## Records from a data collection:
-- -- --

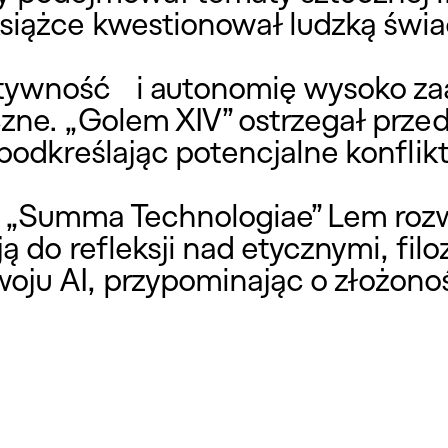
książce kwestionował ludzką św
atywność
i autonomię wysoko z
czne. „Golem XIV” ostrzegał prz
 podkreślając potencjalne konflik
h „Summa Technologiae” Lem roz
ą do refleksji nad etycznymi, filo
ju AI, przypominając o złożonośc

-- -- --

## EXERCISE:
Return only this span, exactly: the line that contains "i autonomię wysoko z" and all lines after it to the end of the records.

## ANSWER TO THIS EXERCISE:
i autonomię wysoko z
czne. „Golem XIV” ostrzegał prz
 podkreślając potencjalne konflik
h „Summa Technologiae” Lem roz
ą do refleksji nad etycznymi, filo
ju AI, przypominając o złożonośc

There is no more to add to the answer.